TASK STATEMENT >> Of the lines in the data below, write out exactly those from the one holding "eingetragen haben, können Sie" through the one holding "Wenn Sie schonmal E-Mail- od", both included.

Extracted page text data
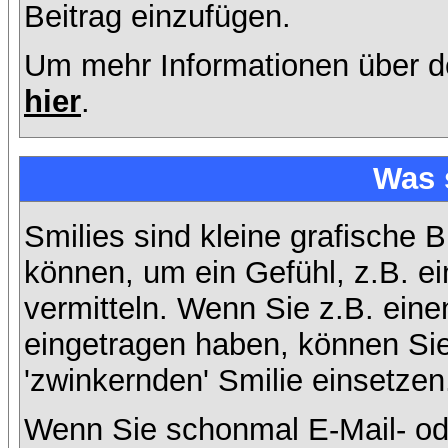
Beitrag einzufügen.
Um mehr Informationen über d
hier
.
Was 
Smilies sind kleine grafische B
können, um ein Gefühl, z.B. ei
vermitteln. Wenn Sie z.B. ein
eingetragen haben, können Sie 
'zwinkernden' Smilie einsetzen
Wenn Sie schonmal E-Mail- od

==

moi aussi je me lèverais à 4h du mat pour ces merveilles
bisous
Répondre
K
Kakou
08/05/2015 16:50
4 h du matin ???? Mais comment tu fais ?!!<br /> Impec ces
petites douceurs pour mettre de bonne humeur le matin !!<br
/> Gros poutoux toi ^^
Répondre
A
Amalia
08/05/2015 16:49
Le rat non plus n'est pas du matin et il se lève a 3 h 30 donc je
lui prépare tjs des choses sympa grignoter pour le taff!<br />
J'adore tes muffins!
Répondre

TASK RESPONSE >>
eingetragen haben, können Sie 
'zwinkernden' Smilie einsetzen
Wenn Sie schonmal E-Mail- od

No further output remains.